I had this problem on an excavator once turned. out to be a cracked fitting if you had a cold night it would not start warm night it would. We put a clear fuel line on it and on a cold morning there would be air in the line so we sat and watched every ten minutes a new bubble would appear . That is my best guess, lots of luck.


----------



## Bgriffin856

New fuel filters may help

Had the inline one our 7405 plug up, pulling chopper and fully loaded wagon of corn up a hill. Didn't realize it was that one as they were all changed in the spring. Changed the other filter, started right up and as long as it was started every day it started with no problem. Let it sit for a few days or cold enough it wouldn't start without priming it

Just a thought


----------



## 6125

I'll add we also installed the inline check valve to our 6410 and it improved starting dramatically. I still however am not impressed with the starter and it's speed of spinning over the motor when cold. Sounds like this is a common problem maybe.


----------



## Orchard6

6125 said:


> I'll add we also installed the inline check valve to our 6410 and it improved starting dramatically. I still however am not impressed with the starter and it's speed of spinning over the motor when cold. Sounds like this is a common problem maybe.
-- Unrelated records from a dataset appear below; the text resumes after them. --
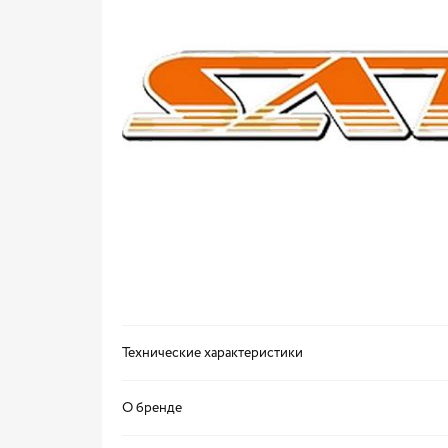
Технические характеристики
О бренде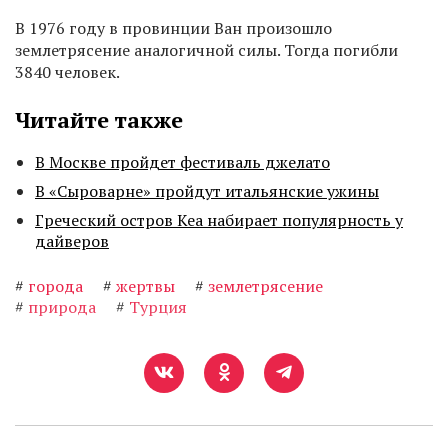
В 1976 году в провинции Ван произошло
землетрясение аналогичной силы. Тогда погибли
3840 человек.
Читайте также
В Москве пройдет фестиваль джелато
В «Сыроварне» пройдут итальянские ужины
Греческий остров Кеа набирает популярность у
дайверов
#
города
#
жертвы
#
землетрясение
#
природа
#
Турция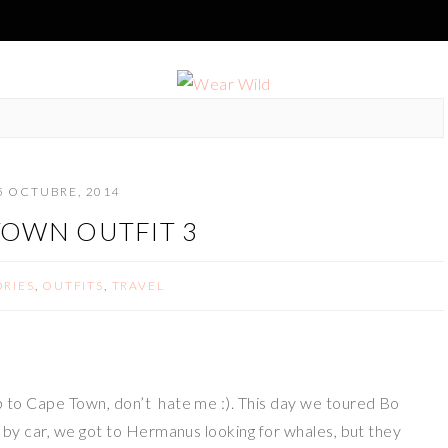
5 OCTUBRE, 2014
TOWN OUTFIT 3
RIES
,
OUTFITS
,
TRAVEL
ip to Cape Town, don’t hate me :). This day we toured Bo
es; by car, we got to Hermanus looking for whales, but they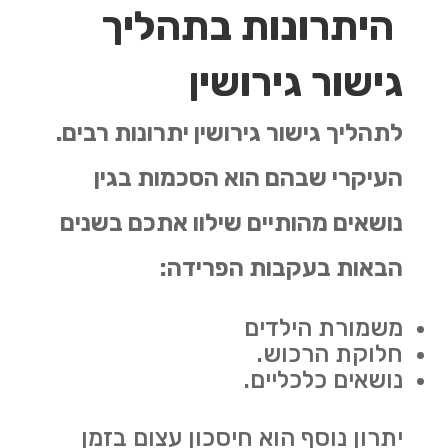
היתרונות בתהליך
גישור גירושין
לתהליך גישור גירושין יתרונות רבים.
העיקרי שבהם הוא הסכמות בגין
נושאים מהותיים שילוו אתכם בשנים
הבאות בעקבות הפרידה:
משמורת הילדים
חלוקת הרכוש.
נושאים כלכליים.
יתרון נוסף הוא חיסכון עצום בזמן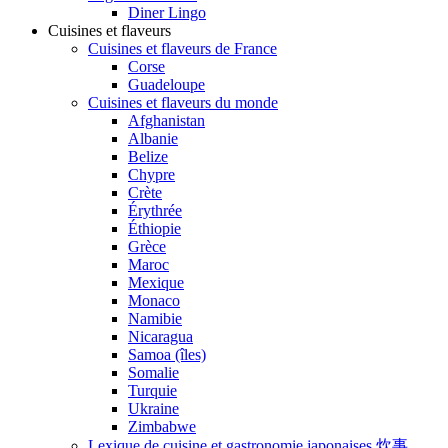
Diner Lingo
Cuisines et flaveurs
Cuisines et flaveurs de France
Corse
Guadeloupe
Cuisines et flaveurs du monde
Afghanistan
Albanie
Belize
Chypre
Crète
Érythrée
Éthiopie
Grèce
Maroc
Mexique
Monaco
Namibie
Nicaragua
Samoa (îles)
Somalie
Turquie
Ukraine
Zimbabwe
Lexique de cuisine et gastronomie japonaises 炊事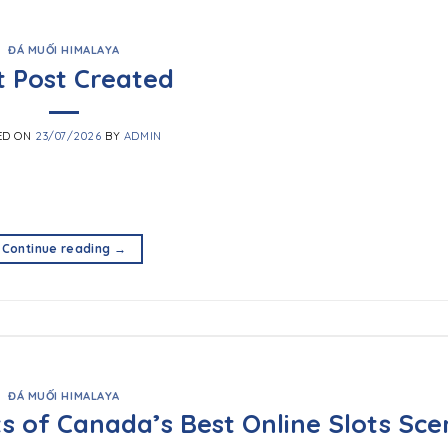
ĐÁ MUỐI HIMALAYA
t Post Created
ED ON
23/07/2026
BY
ADMIN
Continue reading
→
ĐÁ MUỐI HIMALAYA
ts of Canada’s Best Online Slots Sce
I wonder if this starter speed issue is related to the fact that those models have only a single battery and it's way out in front of the radiator, requiring longer cables? Maybe someone could upgrade their battery cables to a larger gauge and see if it helps.


----------



## Cattleman1524

I put new battery and cables larger then what was there and no difference


----------



## bluefarmer

I say it's a starter getting tired, or brushes not contacting. I had one on a JD backhoe that somehow got moisture inside and froze up the bottom brush keeping it from contacting. With it having 4 it was only performing at 1/2 potential. It wouldn't start below freezing


----------



## farmer57

Got the same problem with the MF we got......only thing is its a gaser and its way to far from the shop to plug in


----------